■ **What you have to do**: Your answer should repeat exactly the lines from the one holding "Кои са най-достойните български" through the end of the data, and it should contain no pictures.

Page images and extracted text
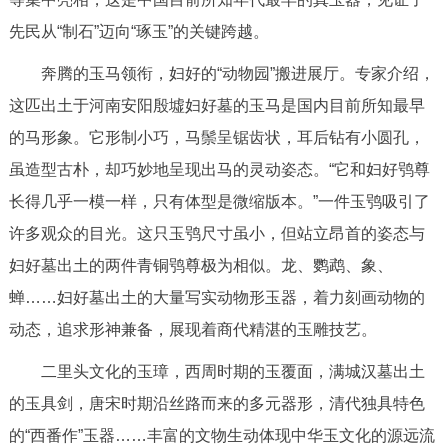
走进北京
先民从“制石”迈向“琢玉”的关键跨越。
北京概况
十六区概览
人文北京
奔腾的玉马领衔，妇好的“动物园”搬进展厅。专家介绍，
这匹出土于河南安阳殷墟妇好墓的玉马是国内目前所知最早
绿色北京
图说北京
视频北京
的马形象。它形制小巧，马鬃呈锯齿状，耳后钻有小圆孔，
虽造型古朴，却巧妙地呈现出马的灵动姿态。“它和妇好鸮尊
多语种
长得几乎一模一样，只有体型是微缩版本。”一件玉鸮吸引了
ENGLISH
한국어
日本語
许多观众的目光。这只玉鸮尺寸虽小，但站立昂首的姿态与
妇好墓出土的两件青铜鸮尊极为相似。龙、鹦鹉、象、
DEUTSCH
FRANÇAIS
РУССКИЙ ЯЗЫК
蝉……妇好墓出土的大量写实动物形玉器，着力刻画动物的
动态，追求形神兼备，展现着商代精湛的玉雕技艺。
ESPAÑOL
العربية
PORTUGUÊS
二里头文化的玉璋，西周时期的玉覆面，满城汉墓出土
ITALIANO
的玉具剑，唐宋时期沿丝路而来的多元器形，清代独具特色
的“西番作”玉器……丰富的文物生动体现中华玉文化的源远流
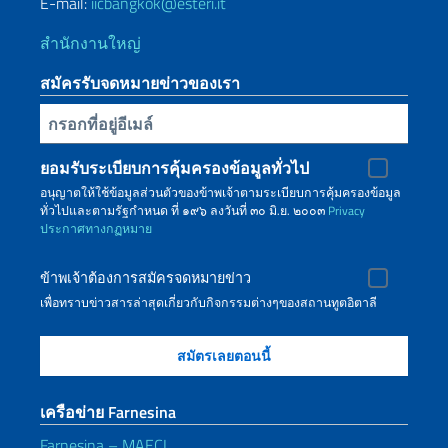
E-mail:
iicbangkok@esteri.it
สำนักงานใหญ่
สมัครรับจดหมายข่าวของเรา
Inserisci la tua email
ยอมรับระเบียบการคุ้มครองข้อมูลทั่วไป
อนุญาตให้ใช้ข้อมูลส่วนตัวของข้าพเจ้าตามระเบียบการคุ้มครองข้อมูล
ทั่วไปและตามรัฐกำหนด ที่ ๑๙๖ ลงวันที่ ๓๐ มิ.ย. ๒๐๐๓
Privacy
ประกาศทางกฏหมาย
ข้าพเจ้าต้องการสมัครจดหมายข่าว
เพื่อทราบข่าวสารล่าสุดเกี่ยวกับกิจกรรมต่างๆของสถานทูตอิตาลี
เครือข่าย Farnesina
Farnesina – MAECI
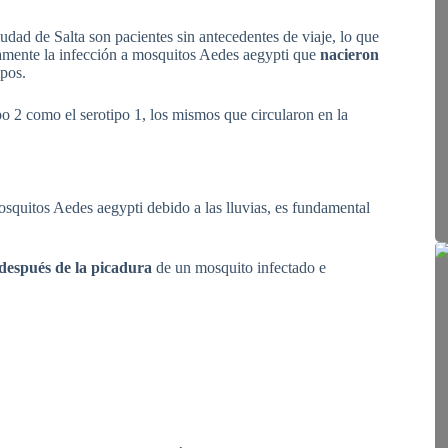
udad de Salta son pacientes sin antecedentes de viaje, lo que
tamente la infección a mosquitos Aedes aegypti que
nacieron
pos.
ipo 2 como el serotipo 1, los mismos que circularon en la
mosquitos Aedes aegypti debido a las lluvias, es fundamental
 después de la picadura
de un mosquito infectado e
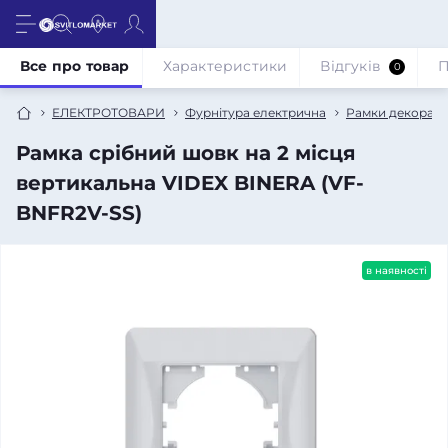
Все про товар
Характеристики
Відгуків
П
0
ЕЛЕКТРОТОВАРИ
Фурнітура електрична
Рамки декорати
Рамка срібний шовк на 2 місця
вертикальна VIDEX BINERA (VF-
BNFR2V-SS)
в наявності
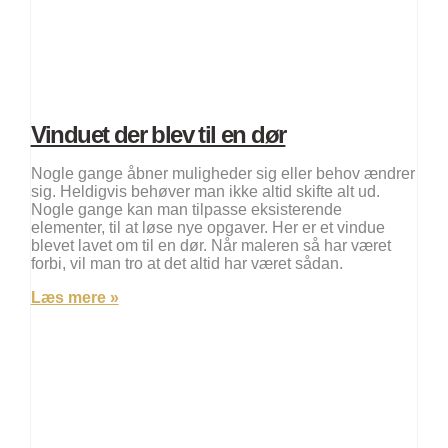
Vinduet der blev til en dør
Nogle gange åbner muligheder sig eller behov ændrer
sig. Heldigvis behøver man ikke altid skifte alt ud.
Nogle gange kan man tilpasse eksisterende
elementer, til at løse nye opgaver. Her er et vindue
blevet lavet om til en dør. Når maleren så har været
forbi, vil man tro at det altid har været sådan.
Læs mere »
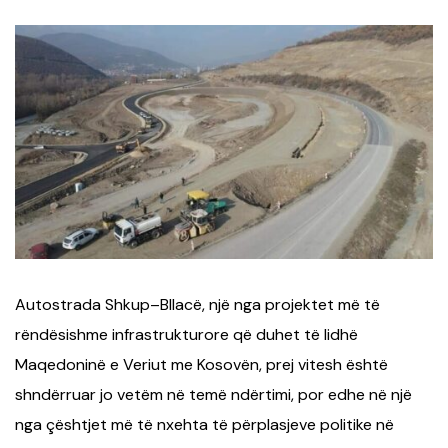
Autostrada Shkup–Bllacë, një nga projektet më të
rëndësishme infrastrukturore që duhet të lidhë
Maqedoninë e Veriut me Kosovën, prej vitesh është
shndërruar jo vetëm në temë ndërtimi, por edhe në një
nga çështjet më të nxehta të përplasjeve politike në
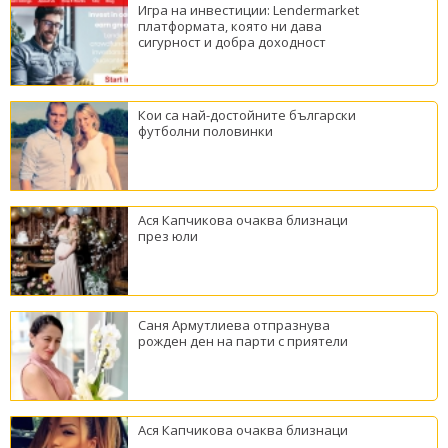
Игра на инвестиции: Lendermarket
платформата, която ни дава
сигурност и добра доходност
Кои са най-достойните български
футболни половинки
Ася Капчикова очаква близнаци
през юли
Саня Армутлиева отпразнува
рожден ден на парти с приятели
Ася Капчикова очаква близнаци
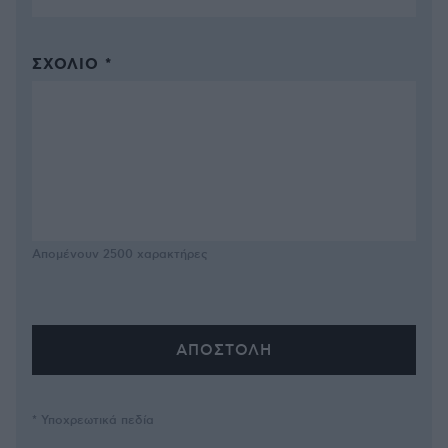
ΣΧΌΛΙΟ *
Απομένουν
2500
χαρακτήρες
* Υποχρεωτικά πεδία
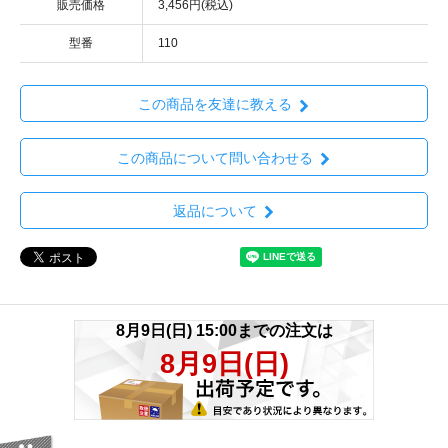
販売価格
3,456円(税込)
型番
110
この商品を友達に教える
この商品について問い合わせる
返品について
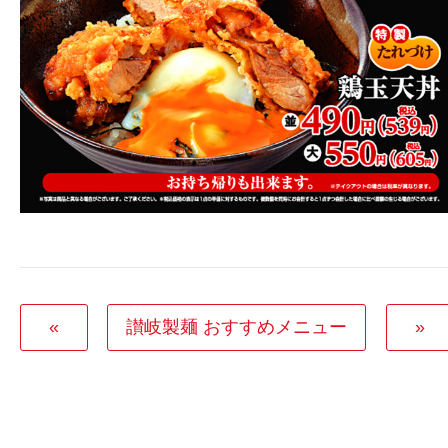
«
讃岐製麺 おすすめメニュー
»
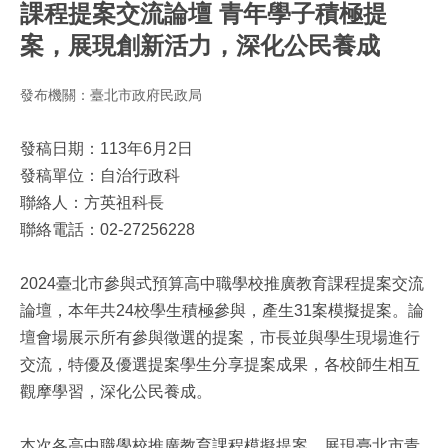
課程提案交流論壇 青年學子積極提
案，展現創新活力，深化公民養成
發布機關：臺北市政府民政局
發稿日期：113年6月2日
發稿單位：自治行政科
聯絡人：方英祖科長
聯絡電話：02-27256228
2024臺北市參與式預算高中職學校推廣教育課程提案交流
論壇，本年共24校學生積極參與，產生31案模擬提案。論
壇會場展示所有參與徵選的提案，市長並與學生現場進行
交流，特優及優選提案學生分享提案成果，各校師生相互
觀摩學習，深化公民養成。
本次各高中職學校推廣教育課程模擬提案，展現臺北市青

■ **Answer for the task**:
Кои са най-достойните български
футболни половинки
Ася Капчикова очаква близнаци
през юли
Саня Армутлиева отпразнува
рожден ден на парти с приятели
Ася Капчикова очаква близнаци
ΣΧΌΛΙΟ *
Απομένουν
2500
χαρακτήρες
* Υποχρεωτικά πεδία
販売価格
3,456円(税込)
型番
110
この商品を友達に教える
この商品について問い合わせる
返品について
«
讃岐製麺 おすすめメニュー
»
課程提案交流論壇 青年學子積極提
案，展現創新活力，深化公民養成
發布機關：臺北市政府民政局
發稿日期：113年6月2日
發稿單位：自治行政科
聯絡人：方英祖科長
聯絡電話：02-27256228
2024臺北市參與式預算高中職學校推廣教育課程提案交流
論壇，本年共24校學生積極參與，產生31案模擬提案。論
壇會場展示所有參與徵選的提案，市長並與學生現場進行
交流，特優及優選提案學生分享提案成果，各校師生相互
觀摩學習，深化公民養成。
本次各高中職學校推廣教育課程模擬提案，展現臺北市青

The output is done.